Again, we keep mentioning it but it’s the very foundation that the series is built upon: DuckTales is about family. It’s a running theme that whenever the McDucks act outside the family as individuals is when they get into trouble. Scrooge built the Spear of Selene… alone. Della ventured out into space… alone. Scrooge efforts to find Della… alone. Dewey tries to solve the mystery… kinda alone (with Webby but sans his brothers). And, now, Scrooge is left to stew over his heartbreak and self-pity… alone. He’s only left with Beakley’s lasting words of “I hope you’re happy” echoing through his mind… with him resolutely and tearfully responding “I am.”*****
As amazing as Scrooge is, he’s not going to fix this one on his own. He already tried that and failed miserably. It’s going to take a full, extended McDuck family effort. To find Della it’s going to take Scrooge, Donald, Huey, Dewey, Louie, Webby, Beakley, and even Launchpad. They’d do well to use the super powers of Gizmoduck and primordial Duckworth as well. And… I wouldn’t be surprised if a rehabilitated and fully restored Lena adds a magical hand to the proceedings. We know Magica’s return is looming and will serve as the climactic capper to the season but the return of Della is the dramatic stroke the entire series hinges on.

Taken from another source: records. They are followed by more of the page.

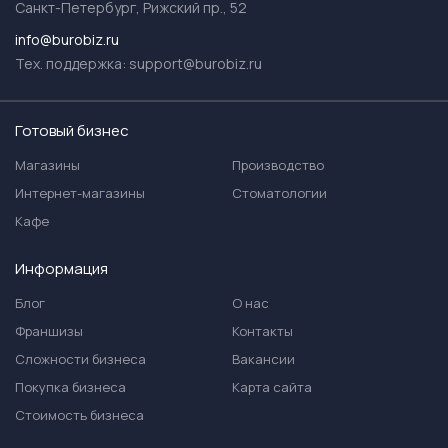
Санкт-Петербург, Рижский пр., 52
info@burobiz.ru
Тех. поддержка:
support@burobiz.ru
Готовый бизнес
Магазины
Производство
Интернет-магазины
Стоматологии
Кафе
Информация
Блог
О нас
Франшизы
Контакты
Сложности бизнеса
Вакансии
Покупка бизнеса
Карта сайта
Стоимость бизнеса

(*) It’s fitting that Donald stayed behind to fix his damaged boat. All season (as well as ten-years-ago) Donald has been then one firmly grounded in reality and acting responsibly. While Scrooge has been able to temporarily get past his heartbreak, Donald has not.
(**) Monacrow is a “foul” stand-in for real life locale, Monaco.
(***) This is a winking nod to the literary device known as a “macguffin.” Just as their whole trip is, a macguffin is a means to trigger the plot. In fact, the Maltese Falcon is the macguffin to its eponymous story.
(****) Eschewing safety in favour of adventure is, perhaps, both Scrooge’s greatest strength and weakness. His confidence in nothing bad ever happening also falls into that category. It’s even a point of contention between him and Beakley in this very episode. It’s also what spurred Scrooge in helping Della realize her dream of going to space.
(*****) That shot of Scrooge slumped over in his chair, with gritted beak is an ode to the image of him from his very first appearance in the Donald Duck comic, "Christmas on Bear Mountain." This is also a reminder that Scrooge is, in fact, a "Scrooge." At his worst, he's a cantankerous and miserly curmudgeon.
While getting excited for E.X.C.E.S.S., Huey, Webby, and Launchpad evoke the show’s theme song with their recital of “racers,” “lasers,” “aeroplanes?”
Beakley talking about “maxing and relaxing” is taken from the lyrics of the theme song from The Fresh Prince of Bel Aire – another show where a kid goes to live with his rich uncle.
The Sunchaser’s in-flight entertainment is the credits from Darkwing Duck on a loop.
I yada, yada’d over most of the shenanigans that occurred in the Sunchaser. It’s mainly necessary filler, threaded with blatant foreshadowing, before getting to the tragic reveal at episode’s end.
HOWEVER, the point where Huey pleads with Dewey to come back, saying “our family is amazing, we’re enough, let it go!” is brutal, especially considering Dewey immediately tosses the walkie talkie off the plane thereafter.